To begin with, the first factor listed by the author for the growth in the restaurant industry is the rise in the personal incomes of people. The author assumes that the rise of the personal incomes will cause the growth of the industry and this assumption is fallacious as there is no proof that attributes the growth in personal income to the growth of the industry. It may not be necessary that a rise in the personal income levels of people would cause the growth of the restaurant industry as people might spend their income somewhere else such as on investments in properties, on expensive cars etc, therefore the amount of money that they’d spend on restaurant meals would remain constant.

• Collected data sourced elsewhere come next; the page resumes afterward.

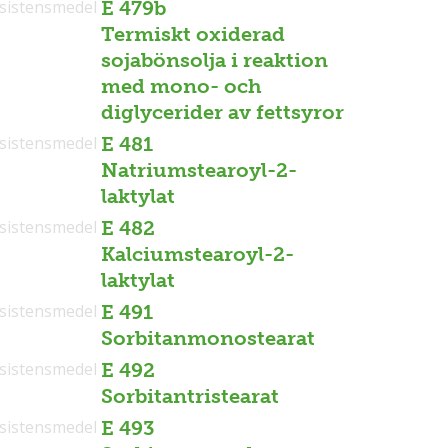
sistensmedel
E 479b
Termiskt oxiderad
sojabönsolja i reaktion
med mono- och
diglycerider av fettsyror
sistensmedel
E 481
Natriumstearoyl-2-
laktylat
sistensmedel
E 482
Kalciumstearoyl-2-
laktylat
sistensmedel
E 491
Sorbitanmonostearat
sistensmedel
E 492
Sorbitantristearat
sistensmedel
E 493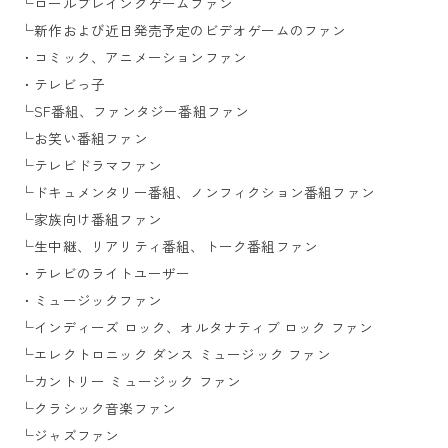
└ロールプレイングゲームファン
└新作および近日発売予定のビデオゲームのファン
・コミック、アニメーションファン
・テレビっ子
└SF番組、ファンタジー番組ファン
└お笑い番組ファン
└テレビドラマファン
└ドキュメンタリー番組、ノンフィクション番組ファン
└家族向け番組ファン
└生中継、リアリティ番組、トーク番組ファン
・テレビのライトユーザー
・ミュージックファン
└インディーズ ロック、オルタナティブ ロック ファン
└エレクトロニック ダンス ミュージック ファン
└カントリー ミュージック ファン
└クラシック音楽ファン
└ジャズファン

In addition, another causal factor cited by the author is the increase in the leisure time of people and the rise in the single person households. These factors don’t reconcile with the growth in the restaurant industry as people might spend their leisure time in some other activities such as going to the movies, going on holidays etc. To strengthen the argument, the author needs to provide some amount of statistics that prove people of the country prefer spending their leisure time in the restaurants and people that have single households prefer going to the restaurants for having their meals.

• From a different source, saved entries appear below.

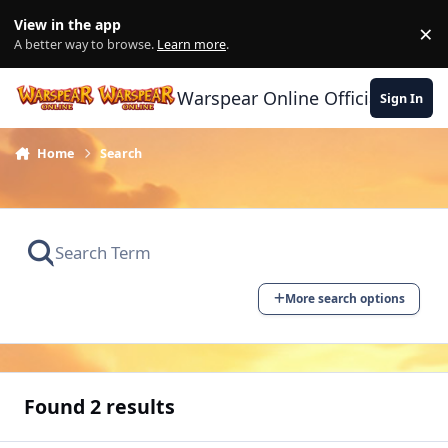
Skip to content
View in the app
×
Di
A better way to browse.
Learn more
.
Warspear Online Official Forum
Sign In
Home
Search
More search options
Found 2 results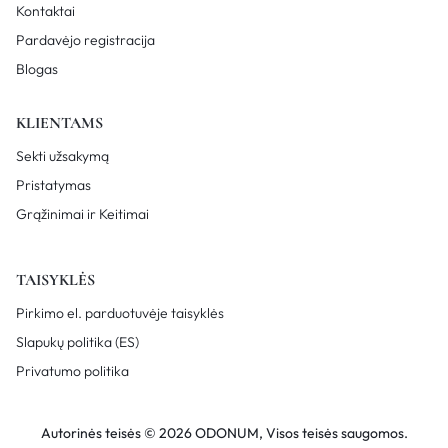
Kontaktai
Pardavėjo registracija
Blogas
KLIENTAMS
Sekti užsakymą
Pristatymas
Grąžinimai ir Keitimai
TAISYKLĖS
Pirkimo el. parduotuvėje taisyklės
Slapukų politika (ES)
Privatumo politika
Autorinės teisės © 2026 ODONUM, Visos teisės saugomos.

Thirdly, another important reason suggested by the author for the continual growth of the restaurant industry is the increasing interest of people in gourmet food, as evidenced by a proliferation of publications on the subject. The proof given by the author to substantiate this reason is not very accurate as the information about the proportion of restaurants that serve gourmet food in the country is not provided. There might be a huge proportion of 70% restaurants in the country that serve gourmet food, strengthening the author’s argument. On the other hand, there might only be a handful of 10% restaurants serving gourmet food, critically weakening the author’s argument.
In conclusion, the argument is weak because of the above listed points and the vague causal relationships assumed by the author to be true. To strengthen the above argument, the author needs to provide clear statistics that prove the ill-founded assumptions made by the author in an attempt to provide a prediction that is too vague to be accepted.